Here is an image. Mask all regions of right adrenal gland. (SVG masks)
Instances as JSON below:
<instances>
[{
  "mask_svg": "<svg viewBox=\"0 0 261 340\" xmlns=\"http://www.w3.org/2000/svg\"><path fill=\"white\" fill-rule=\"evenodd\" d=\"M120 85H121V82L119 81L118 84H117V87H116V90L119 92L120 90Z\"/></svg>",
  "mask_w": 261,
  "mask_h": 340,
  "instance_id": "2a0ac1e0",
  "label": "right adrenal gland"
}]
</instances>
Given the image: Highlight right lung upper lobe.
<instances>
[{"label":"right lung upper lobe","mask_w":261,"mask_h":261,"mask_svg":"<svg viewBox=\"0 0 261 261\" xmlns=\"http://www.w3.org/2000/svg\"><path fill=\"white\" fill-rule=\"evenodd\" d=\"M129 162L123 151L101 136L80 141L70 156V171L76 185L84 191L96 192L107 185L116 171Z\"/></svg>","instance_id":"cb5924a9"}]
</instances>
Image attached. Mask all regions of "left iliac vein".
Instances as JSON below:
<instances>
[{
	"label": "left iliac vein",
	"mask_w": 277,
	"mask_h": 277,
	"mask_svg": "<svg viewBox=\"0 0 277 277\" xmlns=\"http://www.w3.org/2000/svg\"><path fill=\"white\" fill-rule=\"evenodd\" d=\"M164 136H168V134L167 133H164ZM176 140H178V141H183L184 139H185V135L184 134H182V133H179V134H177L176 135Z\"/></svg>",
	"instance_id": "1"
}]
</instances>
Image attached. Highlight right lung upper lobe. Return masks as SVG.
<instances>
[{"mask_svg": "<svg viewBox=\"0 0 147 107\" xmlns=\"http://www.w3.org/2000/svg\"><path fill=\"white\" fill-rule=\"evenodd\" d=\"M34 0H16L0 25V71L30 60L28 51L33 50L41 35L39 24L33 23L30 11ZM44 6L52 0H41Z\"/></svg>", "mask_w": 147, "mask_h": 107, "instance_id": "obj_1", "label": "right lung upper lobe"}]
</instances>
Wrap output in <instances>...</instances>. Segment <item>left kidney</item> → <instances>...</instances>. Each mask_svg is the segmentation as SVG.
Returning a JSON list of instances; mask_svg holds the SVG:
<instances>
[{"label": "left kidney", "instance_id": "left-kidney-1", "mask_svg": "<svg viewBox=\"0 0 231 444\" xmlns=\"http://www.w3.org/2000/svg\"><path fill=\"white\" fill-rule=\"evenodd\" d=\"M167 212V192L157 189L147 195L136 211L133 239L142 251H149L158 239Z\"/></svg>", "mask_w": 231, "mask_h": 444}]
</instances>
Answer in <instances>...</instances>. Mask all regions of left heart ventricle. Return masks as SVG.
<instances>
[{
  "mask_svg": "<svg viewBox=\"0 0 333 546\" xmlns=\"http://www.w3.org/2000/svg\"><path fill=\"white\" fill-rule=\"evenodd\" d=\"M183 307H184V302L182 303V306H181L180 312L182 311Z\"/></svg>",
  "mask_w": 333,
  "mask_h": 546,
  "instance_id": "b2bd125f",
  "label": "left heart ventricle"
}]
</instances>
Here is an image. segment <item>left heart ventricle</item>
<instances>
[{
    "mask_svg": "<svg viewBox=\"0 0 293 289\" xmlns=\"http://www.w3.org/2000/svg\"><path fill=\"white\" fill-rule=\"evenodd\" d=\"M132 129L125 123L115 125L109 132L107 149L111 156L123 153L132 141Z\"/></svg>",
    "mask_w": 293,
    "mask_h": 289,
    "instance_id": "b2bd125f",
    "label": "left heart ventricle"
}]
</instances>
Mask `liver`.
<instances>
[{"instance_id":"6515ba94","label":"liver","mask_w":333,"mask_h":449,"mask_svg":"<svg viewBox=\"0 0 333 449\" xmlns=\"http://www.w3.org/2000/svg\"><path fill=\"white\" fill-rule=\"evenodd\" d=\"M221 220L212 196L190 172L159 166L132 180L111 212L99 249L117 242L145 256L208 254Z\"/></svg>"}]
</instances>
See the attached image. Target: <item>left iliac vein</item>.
= = =
The expected output is the complete data, repeated exactly.

Answer area:
Here is an image. Mask all regions of right adrenal gland. (SVG masks)
Instances as JSON below:
<instances>
[{
  "mask_svg": "<svg viewBox=\"0 0 261 340\" xmlns=\"http://www.w3.org/2000/svg\"><path fill=\"white\" fill-rule=\"evenodd\" d=\"M120 85H121V82L119 81L118 84H117V87H116V90L119 92L120 90Z\"/></svg>",
  "mask_w": 261,
  "mask_h": 340,
  "instance_id": "2a0ac1e0",
  "label": "right adrenal gland"
}]
</instances>
Given the image: Highlight right lung upper lobe.
<instances>
[{"label":"right lung upper lobe","mask_w":261,"mask_h":261,"mask_svg":"<svg viewBox=\"0 0 261 261\" xmlns=\"http://www.w3.org/2000/svg\"><path fill=\"white\" fill-rule=\"evenodd\" d=\"M129 162L123 151L101 136L80 141L70 156V171L76 185L84 191L96 192L107 185L116 171Z\"/></svg>","instance_id":"cb5924a9"}]
</instances>
Image attached. Mask all regions of "left iliac vein".
Instances as JSON below:
<instances>
[{
	"label": "left iliac vein",
	"mask_w": 277,
	"mask_h": 277,
	"mask_svg": "<svg viewBox=\"0 0 277 277\" xmlns=\"http://www.w3.org/2000/svg\"><path fill=\"white\" fill-rule=\"evenodd\" d=\"M164 136H168V134L167 133H164ZM176 140H178V141H183L184 139H185V135L184 134H182V133H179V134H177L176 135Z\"/></svg>",
	"instance_id": "1"
}]
</instances>
Image attached. Highlight right lung upper lobe. Return masks as SVG.
<instances>
[{"mask_svg": "<svg viewBox=\"0 0 147 107\" xmlns=\"http://www.w3.org/2000/svg\"><path fill=\"white\" fill-rule=\"evenodd\" d=\"M34 0H16L0 25V71L30 60L28 51L33 50L41 35L39 24L33 23L30 11ZM44 6L52 0H41Z\"/></svg>", "mask_w": 147, "mask_h": 107, "instance_id": "obj_1", "label": "right lung upper lobe"}]
</instances>
Wrap output in <instances>...</instances>. Segment <item>left kidney</item> → <instances>...</instances>. Each mask_svg is the segmentation as SVG.
Returning a JSON list of instances; mask_svg holds the SVG:
<instances>
[{"label": "left kidney", "instance_id": "left-kidney-1", "mask_svg": "<svg viewBox=\"0 0 231 444\" xmlns=\"http://www.w3.org/2000/svg\"><path fill=\"white\" fill-rule=\"evenodd\" d=\"M167 212V192L157 189L147 195L136 211L133 239L142 251H149L158 239Z\"/></svg>", "mask_w": 231, "mask_h": 444}]
</instances>
Answer in <instances>...</instances>. Mask all regions of left heart ventricle. Return masks as SVG.
<instances>
[{
  "mask_svg": "<svg viewBox=\"0 0 333 546\" xmlns=\"http://www.w3.org/2000/svg\"><path fill=\"white\" fill-rule=\"evenodd\" d=\"M183 307H184V302L182 303V306H181L180 312L182 311Z\"/></svg>",
  "mask_w": 333,
  "mask_h": 546,
  "instance_id": "b2bd125f",
  "label": "left heart ventricle"
}]
</instances>
Here is an image. segment <item>left heart ventricle</item>
<instances>
[{
    "mask_svg": "<svg viewBox=\"0 0 293 289\" xmlns=\"http://www.w3.org/2000/svg\"><path fill=\"white\" fill-rule=\"evenodd\" d=\"M132 129L125 123L115 125L109 132L107 149L111 156L123 153L132 141Z\"/></svg>",
    "mask_w": 293,
    "mask_h": 289,
    "instance_id": "b2bd125f",
    "label": "left heart ventricle"
}]
</instances>
Mask `liver`.
<instances>
[{"instance_id":"6515ba94","label":"liver","mask_w":333,"mask_h":449,"mask_svg":"<svg viewBox=\"0 0 333 449\" xmlns=\"http://www.w3.org/2000/svg\"><path fill=\"white\" fill-rule=\"evenodd\" d=\"M221 220L212 196L190 172L159 166L132 180L111 212L99 249L117 242L145 256L208 254Z\"/></svg>"}]
</instances>
See the attached image. Target: <item>left iliac vein</item>.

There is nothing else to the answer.